Patches, a Chihuahua, used to run with her, too.
“Patches is little, but she’s very fast,” Schulze says.
George and Donna
Her husband George stood 6 feet, 7 inches. He was a bus driver for 20 years, a lifetime runner, and a “wonderful ballroom dancer.” His nickname was “Greenbeans.”
Schulze and husband George bought their Kilauea home in 1972 for $44,000.
“For five years, I worked as a YMCA director. All my money went into the bank, to pay this all off in five years. Smartest thing I ever did,” she said.
Donna beams as she tells of running a marathon on Kauai. She had started early with the walkers and was struggling a bit. George, who had trained hard and had hopes for a record race, caught up to her.
When he saw his wife was hurting, rather than push on alone, rather than keep running, he stopped and walked with her.
“We finished hand in hand,” Donna says. “That’s love.”
Such was their love and devotion, she and George were interviewed for the book, “Inner Views: Stories on the Strength of America.”
George, her husband of 36 years, died New Year’s Eve, 2007. Donna still misses him.
Years back, she discovered an essay written by her husband, “My Life Runneth Over.” She found it in an envelope, tucked away in a book, never knew it was there.
“I’ve read it 36 times since he passed away,” she said. “I was in tears.”

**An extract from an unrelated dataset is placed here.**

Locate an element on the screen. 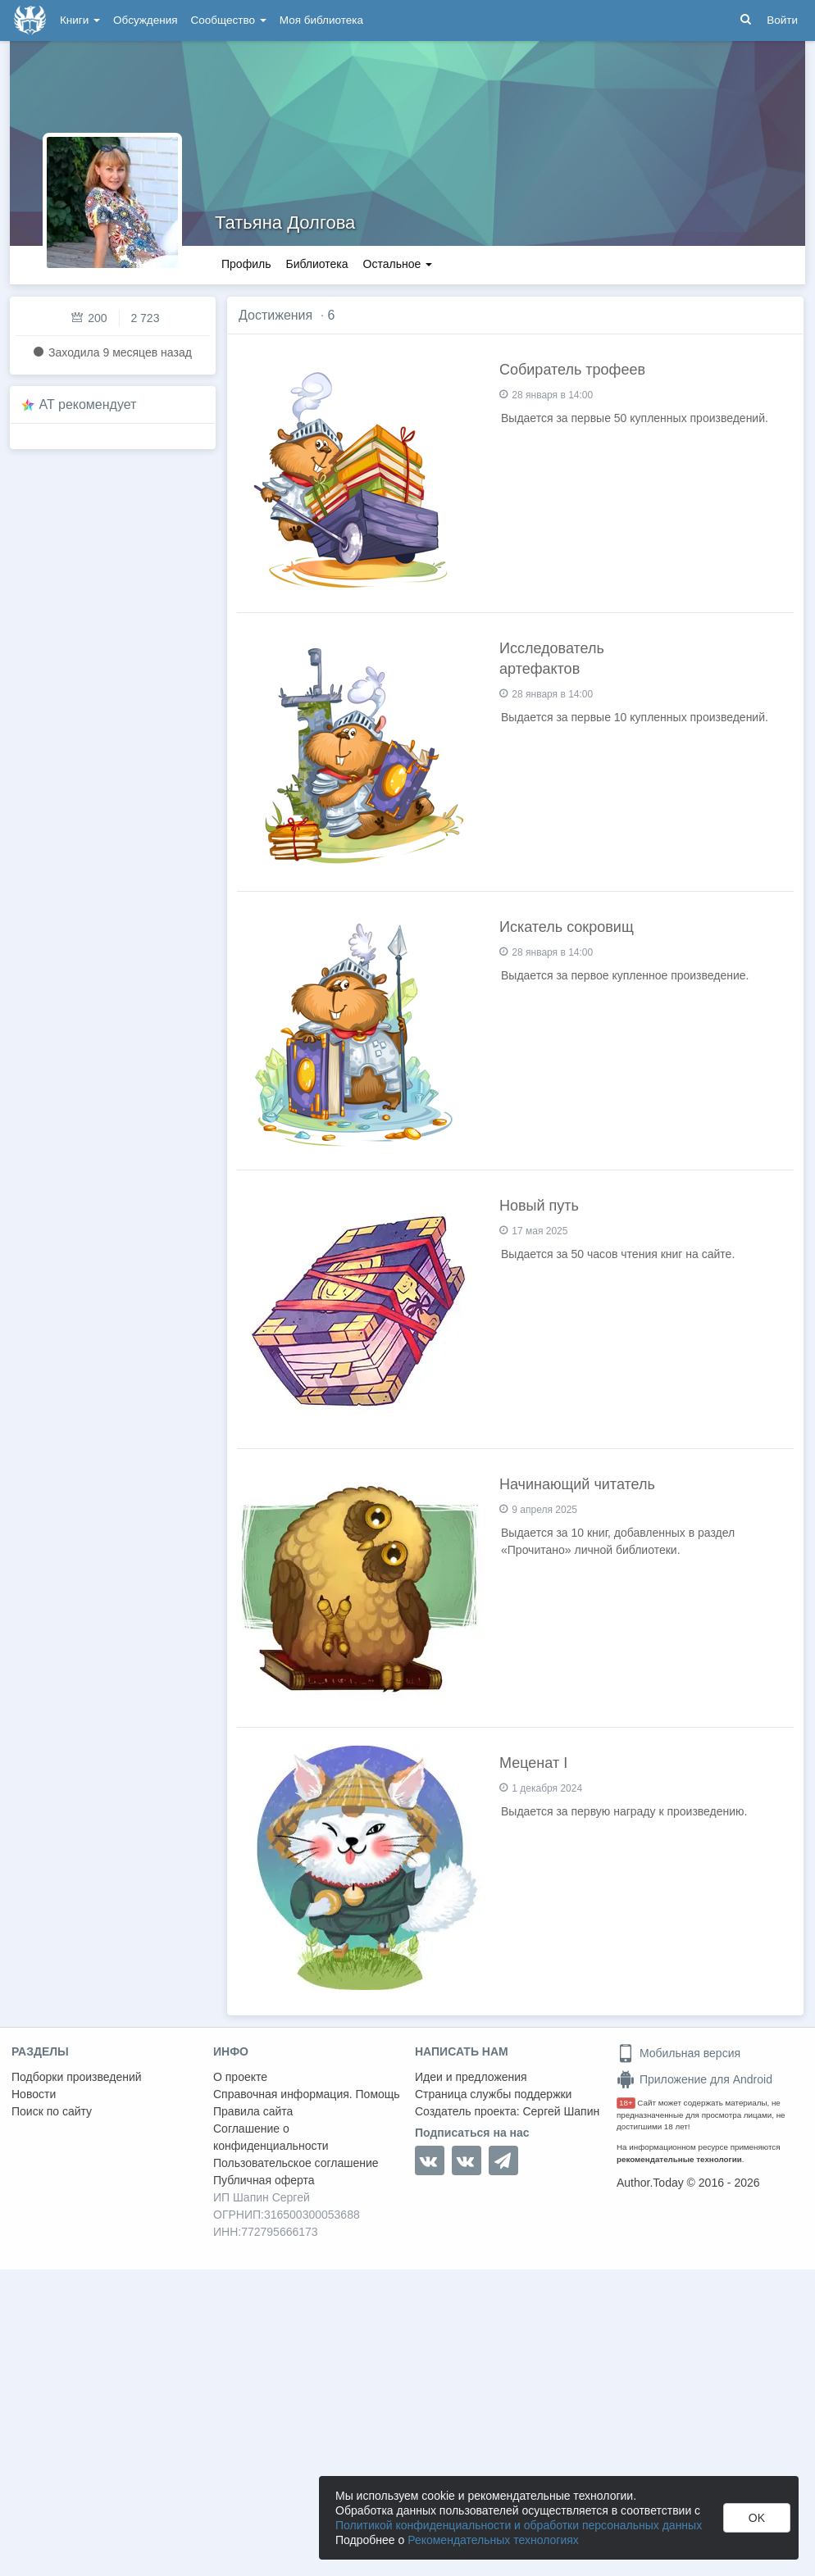  Мобильная версия is located at coordinates (678, 2053).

She is proud of her family. She walks to the hallway, where a wall is filled with pictures. There is her oldest daughter, Melody. There’s Happy, Jolly, Gay and Honey. Yep, those are their names.
Why such, well, merry titles for each child.
“Because, that’s who I am,” Donna says.
Friends still call Donna and ask, “Will you please motivate me?”
Of course, with a few conditions.
“If you do exactly as I tell you,” she answers.
Open the refrigerator, she says, and get rid of everything you have that’s been in there too long, that’s no good for you. Then, exercise. Run, walk, whatever. Just go. Be committed. Believe in the impossible.
Schulze says she used to have diabetes and high blood pressure. No more. She beat it with exercise, diet and positive thoughts. She played basketball on a senior team right up to her doctor’s diagnosis.
People, Schulze says, are responsible for their lives. There is no trick to good health. No secret.
“Pills and doctors, can’t do everything,” she said.
The Oregon State University graduate was in her 40s when she earned her physical education degree. Some say she was too old and couldn’t, shouldn’t do it.
Donna didn’t listen. She did it. This is a woman, after all, who finished her first marathon when she was 54. Again, people said she couldn’t do it. She did.
“I motivate people to do things, health, fitness, shopping, save money, vacation,” she says.
There was even a book written about her “The Lavender Lady of Kilauea,” by Lori Dill. On the cover, Donna wears, of course, a lavender sweater while holding her best friend, Patches. It is a touching tribute.
On the back is a Bible verse, “I can do all things through Christ who gives me strength.” — Philippians 4:13 “The Lord controls my life,” says Schulze, who attends North Shore Christian Church. “I do what he tells me to do.”
So, her days numbered, Donna Schulze will do what she does best, what the Lord tells her: Encourage, motivate, inspire, lead. Not by words only, but actions.
She will, she says, live gracefully for all her days.
“That’s how you face death,” she said.